ACTIVITY: Verbatim copy without images: repeat the records in full.

(Saved entries)
--*--
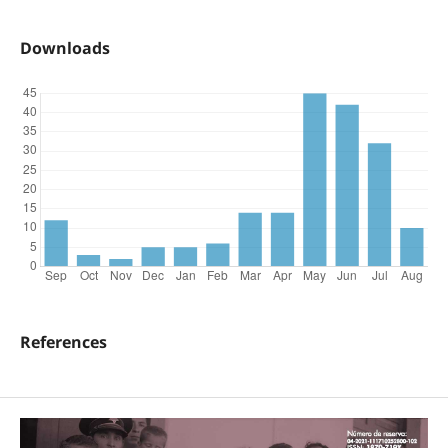
Downloads
References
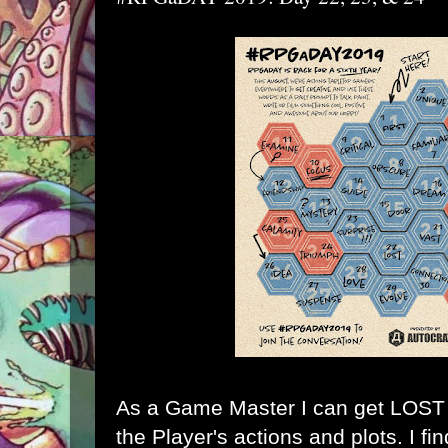
As a Game Master I can get LOST k
the Player's actions and plots. I fi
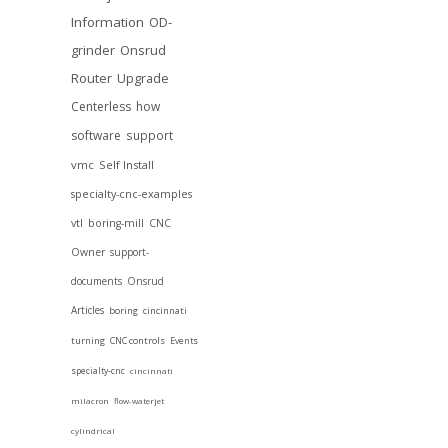
Information
OD-
grinder
Onsrud
Router
Upgrade
Centerless
how
software
support
vmc
Self Install
specialty-cnc-examples
vtl
boring-mill
CNC
Owner
support-
documents
Onsrud
Articles
boring
cincinnati
turning
CNC controls
Events
specialty-cnc
cincinnati
milacron
flow-waterjet
cylindrical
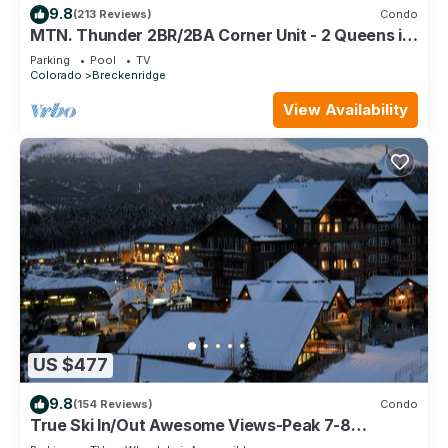
9.8
(213 Reviews)
Condo
MTN. Thunder 2BR/2BA Corner Unit - 2 Queens in
guest bedroom - 1 Block from Town
Parking
Pool
TV
Colorado
Breckenridge
View Availability
US $477
9.8
(154 Reviews)
Condo
True Ski In/Out Awesome Views-Peak 7-8
Located on the main floor- slope side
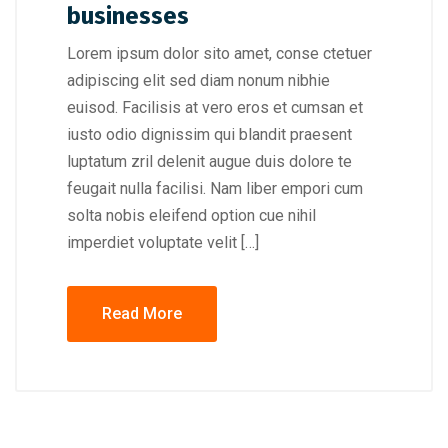
businesses
Lorem ipsum dolor sito amet, conse ctetuer
adipiscing elit sed diam nonum nibhie
euisod. Facilisis at vero eros et cumsan et
iusto odio dignissim qui blandit praesent
luptatum zril delenit augue duis dolore te
feugait nulla facilisi. Nam liber empori cum
solta nobis eleifend option cue nihil
imperdiet voluptate velit […]
Read More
--*--
REPLY:
Downloads
References
As a Game Master I can get LOST k
the Player's actions and plots. I fi
Information
OD-
grinder
Onsrud
Router
Upgrade
Centerless
how
software
support
vmc
Self Install
specialty-cnc-examples
vtl
boring-mill
CNC
Owner
support-
documents
Onsrud
Articles
boring
cincinnati
turning
CNC controls
Events
specialty-cnc
cincinnati
milacron
flow-waterjet
cylindrical
9.8
(213 Reviews)
Condo
MTN. Thunder 2BR/2BA Corner Unit - 2 Queens in
guest bedroom - 1 Block from Town
Parking
Pool
TV
Colorado
Breckenridge
View Availability
US $477
9.8
(154 Reviews)
Condo
True Ski In/Out Awesome Views-Peak 7-8
Located on the main floor- slope side
businesses
Lorem ipsum dolor sito amet, conse ctetuer
adipiscing elit sed diam nonum nibhie
euisod. Facilisis at vero eros et cumsan et
iusto odio dignissim qui blandit praesent
luptatum zril delenit augue duis dolore te
feugait nulla facilisi. Nam liber empori cum
solta nobis eleifend option cue nihil
imperdiet voluptate velit […]
Read More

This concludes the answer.